### DATA FOR ANALYSIS ###
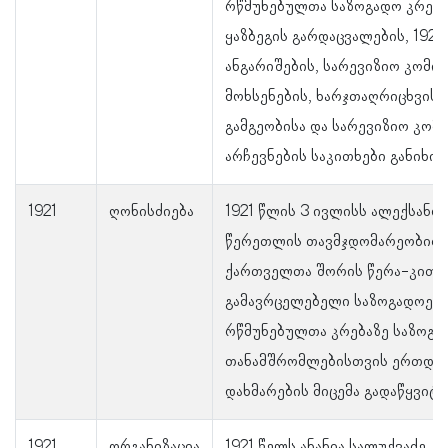
რწმუნებულთა საზოგადო კრება
ყაზბეგის გარდაცვალების, 1920
ანგარიშების, სარევიზიო კომის
მოხსენების, ხარჯთაღრიცხვის, 
გამგეობისა და სარევიზიო კომ
არჩევნების საკითხები განიხი
1921
ღონისძიება
1921 წლის 3 ივლისს ალექსანდ
წერეთლის თავმჯდომარეობით
ქართველთა შორის წერა-კითხ
გამავრცელებელი საზოგადოებ
რწმუნებულთა კრებაზე საზოგა
თანამშრომლებისთვის ერთდ
დახმარების მიცემა გადაწყვიტე
1921
ორგანიზაცია
1921 წელს ანანია სალუქვაძე,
###
§ EXERCISE INSTRUCTIONS
Work through the records line by line and tally those that include the word "რწმუნებულთა". Give the number alone.

§ SOLVED PROBLEM
2